Pity the poor FAANG stocks, all of whom have been taken a beating in recent weeks —all but Netflix (Netflix Stock Quote, Chart NASDAQ:NFLX), that is.
But investors should be cagey about putting their hard-earned dollars on the streaming giant, says portfolio manager John Zechner, who thinks that with the emergence of legitimate competition in names like Disney and HBO, Netflix’s first-mover advantage is all but over.
“In Netflix, I’m seeing a very similar story to what we’ve seen in Tesla,” said Zechner, Chairman at J. Zechner Associates, to BNN Bloomberg on Tuesday. “A great growth area —streaming is clearly the way people are watching now— but you’ve had one company with first mover advantage who has a substantial market capitalization, and I don’t think that they’ll continue to own the industry.”
“Moreover, it’s the financials. They’re generating huge negative cash flow. They’re spending $9 billion on content this year —and I think they’re going to have to continue to do that,” he says.
“For me, I don’t watch as much Netflix as I used to because there’s HBO and other offerings out there,” he says. “So I think that there’s a risk that the first-mover advantage will disappear.”
Netflix’s share price has been more or less travelling sideways since early February, and that’s after posting strong gains to start off the year. Now trading in the $350 range, the stock remains well the $420 high it set last June, but investors can take heart in the fact that unlike its FAANG cousins like Google and Amazon, the recent ramping up in concerns over trade with China and impending regulation hasn’t torpedoed NFLX.
The streaming giant once again performed adequately in its latest quarterly earnings, delivered in April, where its first quarter 2019 featured revenue of $4.52 billion and EPS of $0.76 per share. That’s compared to analysts’ expectations at $4.50 billion and $0.57 per share. But while the company grew its subscription numbers both domestically and internationally, management’s guidance was tepid, calling for Q2 earnings of $0.55 per share whereas analysts were expected $0.99 per share. (All figures in US dollars.)

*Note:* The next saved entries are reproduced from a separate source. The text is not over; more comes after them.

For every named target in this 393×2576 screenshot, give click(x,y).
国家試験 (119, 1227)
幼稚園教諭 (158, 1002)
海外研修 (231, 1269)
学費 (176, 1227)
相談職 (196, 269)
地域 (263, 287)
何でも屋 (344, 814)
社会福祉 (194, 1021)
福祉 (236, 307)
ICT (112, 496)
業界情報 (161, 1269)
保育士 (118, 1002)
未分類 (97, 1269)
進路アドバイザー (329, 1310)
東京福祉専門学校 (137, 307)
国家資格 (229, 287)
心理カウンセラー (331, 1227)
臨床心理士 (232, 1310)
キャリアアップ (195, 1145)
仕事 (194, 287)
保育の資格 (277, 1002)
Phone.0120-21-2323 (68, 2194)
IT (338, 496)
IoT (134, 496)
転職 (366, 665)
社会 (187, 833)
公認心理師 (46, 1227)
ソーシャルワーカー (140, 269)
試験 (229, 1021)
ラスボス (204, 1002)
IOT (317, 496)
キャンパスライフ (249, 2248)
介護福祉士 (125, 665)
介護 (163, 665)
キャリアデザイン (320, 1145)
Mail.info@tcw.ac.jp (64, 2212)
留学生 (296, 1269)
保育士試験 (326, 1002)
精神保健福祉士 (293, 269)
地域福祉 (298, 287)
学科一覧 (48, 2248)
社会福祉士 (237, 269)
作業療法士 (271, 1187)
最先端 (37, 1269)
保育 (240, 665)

At the time, Netflix management said it didn’t believe that its prospects would be tangibly impacted by a rise in competition, arguing that the move to streaming services is still ongoing and that Netflix’s content will set it apart from the rest.
“We don’t anticipate that these new entrants will materially affect our growth because the transition from linear to on demand entertainment is so massive and because of the differing nature of our content offerings,” Netflix’s management wrote.

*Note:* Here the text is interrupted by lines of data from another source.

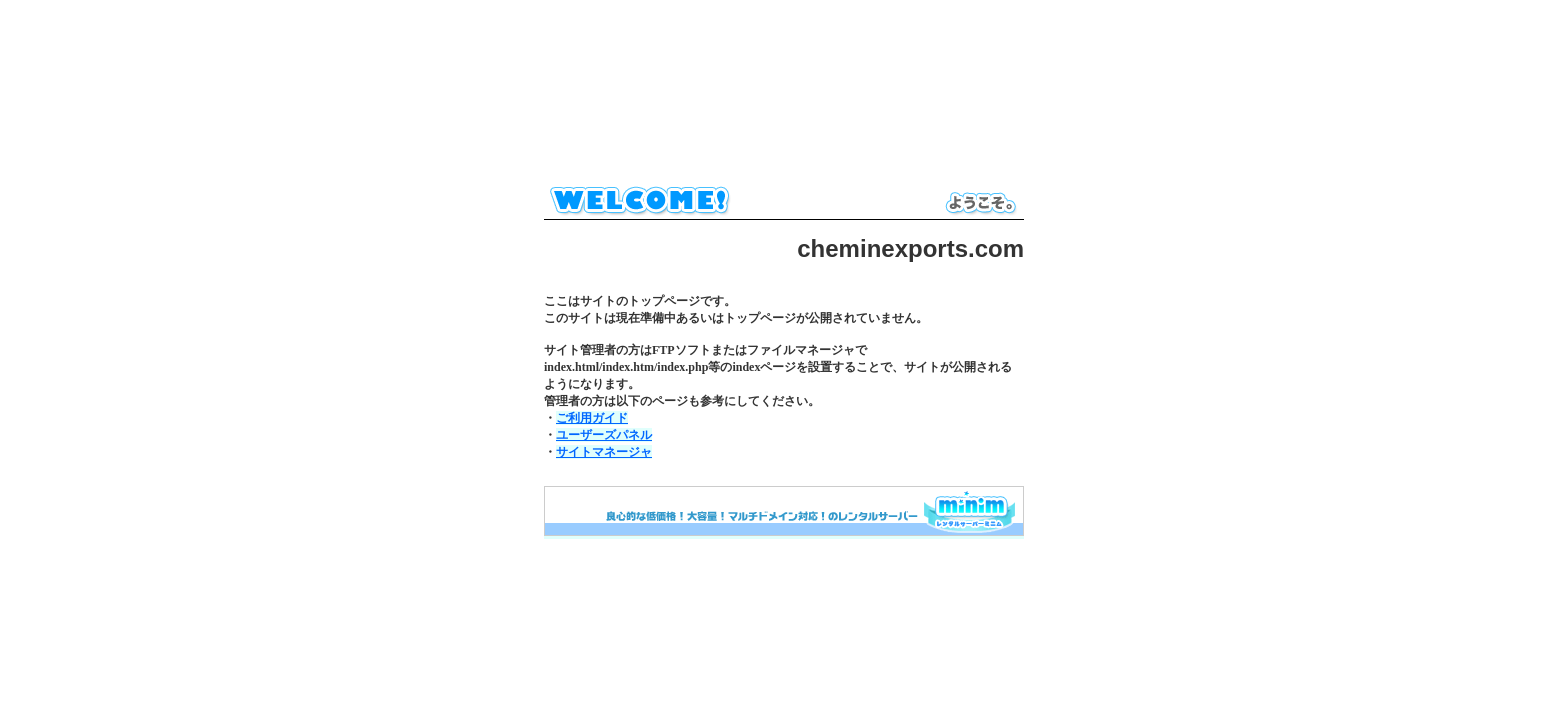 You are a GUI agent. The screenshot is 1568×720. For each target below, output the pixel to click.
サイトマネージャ (604, 452)
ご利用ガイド (592, 418)
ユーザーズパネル (604, 435)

Zechner says he is shorting Netflix and hedging with a long bet on competitor Disney, whose Disney+ service will come online in November.
“On any good hedge position, you’ve got a short and you want to offset with a long, like we had GM for Tesla,” says Zechner. “And on this one, I’m going long Disney.”
“There are a lot of other players out there but you’re getting Disney, probably at a 20x multiple, and in terms of content, there’s Lucasfilm, Pixar, the Marvel franchise, all the new Fox assets,” he says.
“It’s a similar story. You’ve got the growth industry there but [with Disney] you’re getting it on a much cheaper basis. It’s a straight-up trade on the hedge fund, short on Neftlix, long Disney against it,” he says.